On his radio show this morning, Bill Bennett was talking with Senator Jim DeMint. Near the end of the conversation--after covering health care and spending--Bennett (former Secretary of Education) asked DeMint for the opportunity to come before Senate Republicans and discuss some very simple and inexpensive steps that would improve education. The key reform would be to get rid of the bottom 5% of teachers. Bennett mentioned that there is now a wealth of research that shows how critical teacher quality is to student achievement. It seems like a obvious correlation, but it's one that the national teacher unions and their liberal allies in the Democratic party have been loath to address. Talking about teacher performance or removing teachers who aren't getting the job done had become the third rail of education. No one wanted to touch it.
But there are winds of change in the air. As Saint Paul noted last week even long-time liberals like film critic Roger Ebert are being forced to face up to the fact that money is not why our education system is failing, it's the quality of our teachers. And no group has done more to contribute to the problem or resist any attempts to fix it than the teachers unions.
More evidence of an emerging consensus on this aspect of education that crosses political boundaries was presented by Stephen Spruiell in the February 8th edition of National Review (sub req):
It is equally difficult to argue now that teacher quality and student test scores are not correlated. Empirical studies from groups such as the New Teacher Project, Teach for America, and the Brookings Institution have demonstrated that teachers matter, and that test scores are a reliably accurate tool for measuring how much they matter. A Brookings study of Los Angeles public schools published in 2006 concluded that "having a top-quartile teacher rather than a bottom-quartile teacher four years in a row would be enough to close the black-white test score gap."
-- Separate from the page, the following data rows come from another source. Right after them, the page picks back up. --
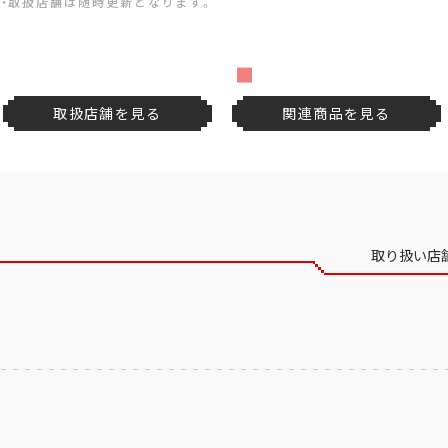
・取扱店舗は随時更新となります。
取扱店舗を見る
関連商品を見る
取り扱い店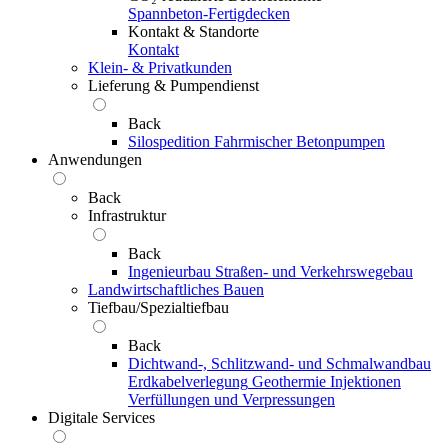
Spannbeton-Fertigdecken
Kontakt & Standorte
Kontakt
Klein- & Privatkunden
Lieferung & Pumpendienst
Back
Silospedition
Fahrmischer
Betonpumpen
Anwendungen
Back
Infrastruktur
Back
Ingenieurbau
Straßen- und Verkehrswegebau
Landwirtschaftliches Bauen
Tiefbau/Spezialtiefbau
Back
Dichtwand-, Schlitzwand- und Schmalwandbau
Erdkabelverlegung
Geothermie
Injektionen
Verfüllungen und Verpressungen
Digitale Services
As in the debate over free trade, liberal journalists and policymakers are increasingly embracing the evidence. I first learned of the Brookings study from a Steven Brill article in The New Yorker that absolutely eviscerated New York's United Federation of Teachers for blocking reforms that would make it easier for schools to use tests in teacher evaluations. Amanda Ripley of The Atlantic recently wrote about Teach for America's groundbreaking efforts to track test-score data, link it to each of the organization's teachers, and use it to assess their effectiveness. Bob Herbert, the New York Times columnist, wrote a column in January praising Randi Weingarten, president of the American Federation of Teachers, for her grudging acceptance of the notion that standardized test scores should be part of the evaluation process. (The National Education Association, AFT’s much larger cousin, remains opposed.)
Roger Ebert, the Brookings Institute, The New Yorker, and Bob Herbert understand (at some level at least) what the problem really is. If President Obama actually wants to "pivot to the center," "reach out his hand across the aisle," and "work together in a bipartisan manner," this would be a golden opportunity. Taking on Sister Souljah was child's play compared to what President Obama would face in challenging his allies in the teachers unions, but the political payoff could be equally significant. So far his administration's talk on education has been much better than its walk. This is an opportunity to put it to the test.